START THE DATA

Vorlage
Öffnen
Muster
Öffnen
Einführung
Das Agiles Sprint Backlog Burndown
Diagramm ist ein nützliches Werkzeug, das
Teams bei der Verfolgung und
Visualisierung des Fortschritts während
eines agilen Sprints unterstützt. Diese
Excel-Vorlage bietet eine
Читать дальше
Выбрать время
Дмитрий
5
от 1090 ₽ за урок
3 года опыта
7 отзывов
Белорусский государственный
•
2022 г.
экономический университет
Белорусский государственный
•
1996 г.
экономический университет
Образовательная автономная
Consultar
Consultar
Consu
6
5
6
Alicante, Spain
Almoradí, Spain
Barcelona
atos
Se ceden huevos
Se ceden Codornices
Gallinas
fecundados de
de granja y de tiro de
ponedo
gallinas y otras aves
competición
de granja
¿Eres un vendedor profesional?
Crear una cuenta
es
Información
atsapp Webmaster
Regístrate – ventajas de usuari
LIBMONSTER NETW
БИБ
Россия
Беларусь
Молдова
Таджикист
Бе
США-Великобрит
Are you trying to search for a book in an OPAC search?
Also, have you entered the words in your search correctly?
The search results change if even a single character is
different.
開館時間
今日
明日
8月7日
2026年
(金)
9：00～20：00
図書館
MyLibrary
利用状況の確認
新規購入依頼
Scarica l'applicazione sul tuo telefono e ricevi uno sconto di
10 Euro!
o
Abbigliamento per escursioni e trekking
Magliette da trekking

END THE DATA
START THE DATA

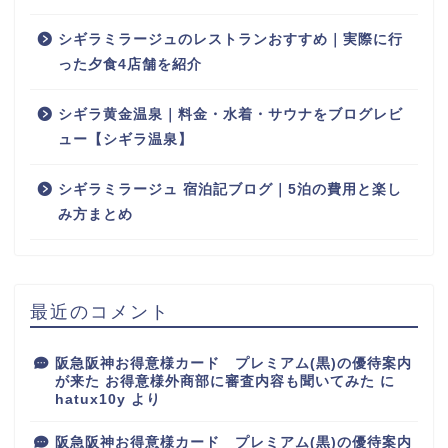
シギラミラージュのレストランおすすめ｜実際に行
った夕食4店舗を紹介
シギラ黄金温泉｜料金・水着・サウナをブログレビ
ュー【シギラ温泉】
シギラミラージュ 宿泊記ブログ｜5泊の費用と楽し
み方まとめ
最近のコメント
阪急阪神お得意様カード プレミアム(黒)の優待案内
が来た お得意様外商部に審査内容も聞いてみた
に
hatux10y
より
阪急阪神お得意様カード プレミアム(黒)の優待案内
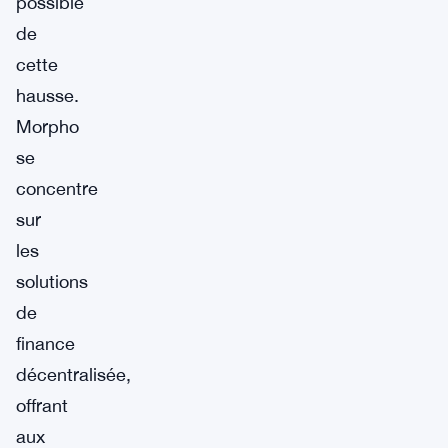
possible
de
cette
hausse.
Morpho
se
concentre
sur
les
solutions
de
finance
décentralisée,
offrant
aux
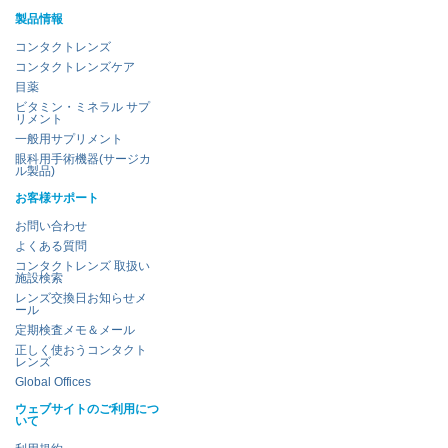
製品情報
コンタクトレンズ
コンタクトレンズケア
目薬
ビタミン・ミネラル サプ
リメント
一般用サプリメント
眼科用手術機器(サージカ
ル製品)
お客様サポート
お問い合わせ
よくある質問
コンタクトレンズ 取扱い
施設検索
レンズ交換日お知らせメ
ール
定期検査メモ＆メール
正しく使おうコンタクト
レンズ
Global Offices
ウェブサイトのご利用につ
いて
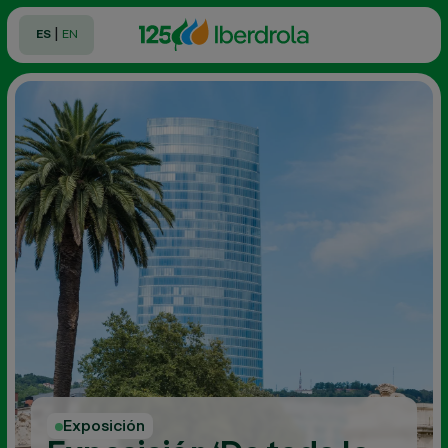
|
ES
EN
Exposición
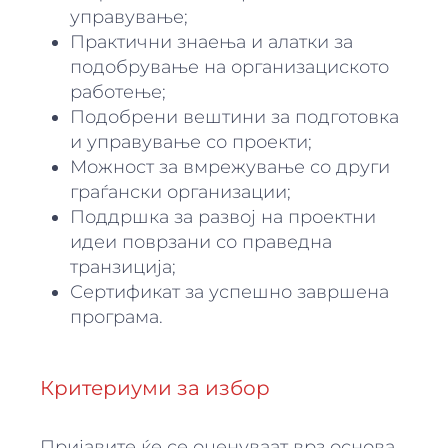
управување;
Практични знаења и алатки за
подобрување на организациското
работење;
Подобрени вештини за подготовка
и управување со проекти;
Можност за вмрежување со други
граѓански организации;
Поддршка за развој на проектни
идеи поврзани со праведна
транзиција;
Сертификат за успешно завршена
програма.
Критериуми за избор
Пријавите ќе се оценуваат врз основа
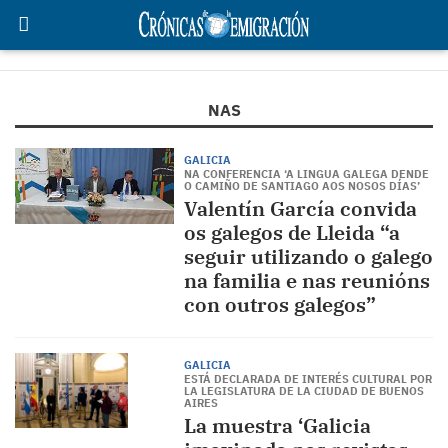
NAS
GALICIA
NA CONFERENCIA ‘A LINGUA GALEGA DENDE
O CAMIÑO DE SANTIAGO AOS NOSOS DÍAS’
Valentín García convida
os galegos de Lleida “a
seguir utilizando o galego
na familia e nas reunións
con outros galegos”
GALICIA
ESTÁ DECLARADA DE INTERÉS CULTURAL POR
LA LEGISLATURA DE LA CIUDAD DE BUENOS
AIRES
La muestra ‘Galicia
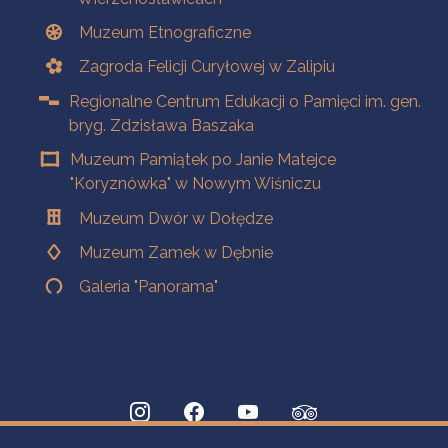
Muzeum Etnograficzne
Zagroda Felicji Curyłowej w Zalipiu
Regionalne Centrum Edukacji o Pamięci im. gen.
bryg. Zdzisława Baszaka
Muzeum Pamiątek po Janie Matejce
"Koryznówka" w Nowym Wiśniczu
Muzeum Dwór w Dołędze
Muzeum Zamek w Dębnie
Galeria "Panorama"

END THE DATA

■ WHAT IS NEEDED:
Take the line above containing "Excel-Vorlage bietet eine", the line containing "Magliette da trekking", and all lines in between, and copy them exactly without anything else.

■ EXERCISE SOLUTION:
Excel-Vorlage bietet eine
Читать дальше
Выбрать время
Дмитрий
5
от 1090 ₽ за урок
3 года опыта
7 отзывов
Белорусский государственный
•
2022 г.
экономический университет
Белорусский государственный
•
1996 г.
экономический университет
Образовательная автономная
Consultar
Consultar
Consu
6
5
6
Alicante, Spain
Almoradí, Spain
Barcelona
atos
Se ceden huevos
Se ceden Codornices
Gallinas
fecundados de
de granja y de tiro de
ponedo
gallinas y otras aves
competición
de granja
¿Eres un vendedor profesional?
Crear una cuenta
es
Información
atsapp Webmaster
Regístrate – ventajas de usuari
LIBMONSTER NETW
БИБ
Россия
Беларусь
Молдова
Таджикист
Бе
США-Великобрит
Are you trying to search for a book in an OPAC search?
Also, have you entered the words in your search correctly?
The search results change if even a single character is
different.
開館時間
今日
明日
8月7日
2026年
(金)
9：00～20：00
図書館
MyLibrary
利用状況の確認
新規購入依頼
Scarica l'applicazione sul tuo telefono e ricevi uno sconto di
10 Euro!
o
Abbigliamento per escursioni e trekking
Magliette da trekking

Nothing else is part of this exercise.